We need something that looks more like an Open Data Network, rather than thousands of Open Data sites.
Why Not a Traditional Standards Organization?
We want everyone to get a voice, but decisions to be made as a meritocracy. Sound like how Open Source Software works? That's not by accident. Many of the people working on Open Data are working in Open Source. In addition, many don't have the money required to join traditional standards organizations. Here's the approach we suggest:
- Specifications are written and stored in Git.
- Issues with standards can be created as issues and will be debated and resolved as software issues would be
- Use the Open Data Standards Google Group
- In general, operate like an open source community.
Catalog Federation for browsing diverse datasetsSee catalog.xml in data-catalog-schema for related efforts
Datasets can be organized in many different ways. Imagine a dataset like Chicago Crimes, where it is published by the City of Chicago and surfaced by the Chicago's data catalog. However, there are several other communities of researchers or citizens that may be interested in it.
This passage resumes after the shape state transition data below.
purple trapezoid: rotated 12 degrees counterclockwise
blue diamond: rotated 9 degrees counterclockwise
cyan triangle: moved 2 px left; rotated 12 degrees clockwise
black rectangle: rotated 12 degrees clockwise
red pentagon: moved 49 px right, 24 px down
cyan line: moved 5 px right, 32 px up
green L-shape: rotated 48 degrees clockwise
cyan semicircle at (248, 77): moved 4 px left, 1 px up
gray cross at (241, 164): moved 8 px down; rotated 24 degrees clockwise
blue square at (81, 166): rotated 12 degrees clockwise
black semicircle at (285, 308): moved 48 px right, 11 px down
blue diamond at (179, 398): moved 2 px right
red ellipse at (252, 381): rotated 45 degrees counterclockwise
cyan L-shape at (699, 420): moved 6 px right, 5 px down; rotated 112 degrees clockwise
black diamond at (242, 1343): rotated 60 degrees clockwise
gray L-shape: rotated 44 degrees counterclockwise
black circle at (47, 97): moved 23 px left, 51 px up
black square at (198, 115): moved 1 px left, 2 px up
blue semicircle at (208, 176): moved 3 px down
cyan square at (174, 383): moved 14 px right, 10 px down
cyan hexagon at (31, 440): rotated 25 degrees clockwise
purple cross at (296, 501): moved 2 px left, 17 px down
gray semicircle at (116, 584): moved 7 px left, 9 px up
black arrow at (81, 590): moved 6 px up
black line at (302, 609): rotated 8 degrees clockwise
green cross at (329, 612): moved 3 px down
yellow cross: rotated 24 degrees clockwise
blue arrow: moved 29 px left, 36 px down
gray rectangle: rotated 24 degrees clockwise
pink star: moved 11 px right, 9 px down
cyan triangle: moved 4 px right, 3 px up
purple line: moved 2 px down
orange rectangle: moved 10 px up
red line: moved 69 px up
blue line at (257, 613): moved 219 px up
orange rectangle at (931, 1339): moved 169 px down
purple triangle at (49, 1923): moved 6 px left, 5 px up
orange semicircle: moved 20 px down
Many of these communities want to create more specialized data catalogs that don't necassarily host the data, but point their members to all the relevant datasets located elsewhere. For example, organizations interested in a Chicago Crime dataset may be: researchers interested in crime around the US, researchers interested in big cities around the world, people living in Chicago may be interested in it, organizations trying determine "livability" for cities may be interested in it, etc.
These organizations should be able to create their own catalogs, that include other datasets while being able to keep in sync with changes in metadata (such as new formats, views, derived datasets, etc.). We would like to support protocols, so that anyone creating a super catalog would be able to federate and see changes in a uniform way (regardless of vender or version)
API lists for exposing what APIs are exposedSee apis.xml in data-catalog-schema for related efforts
Organizations like the federal government are pushing towards an API-first approach to building out their infrastructure. Many of these APIs are primarily built to expose data, however, given the large number of datasets it is critically important that these APIs can be gathered and managed in automated fashions across a diverse set of implementations. We will support protocols and formats to describe the APIs, so they can be programmatically gathered for any organization aggregated, put in catalogs, etc.
As the number of APIs on top of data increases, we would like to standardize on the languages and protocols used to query and update data. So, if Yelp begins using an API on Restaurant Inspection Data, they should be able have a standard query language that can work across any Open Data implementation.
Some organizations or people may be interested in having some datasets stored locally. This may be because they have expensive analytics they need to run, they may want to experiment with "learning" approaches, or they may simply want to have a back-up. We would like to provide the protocols so that anyone looking to federate data will be able to keep in sync with changing data sets.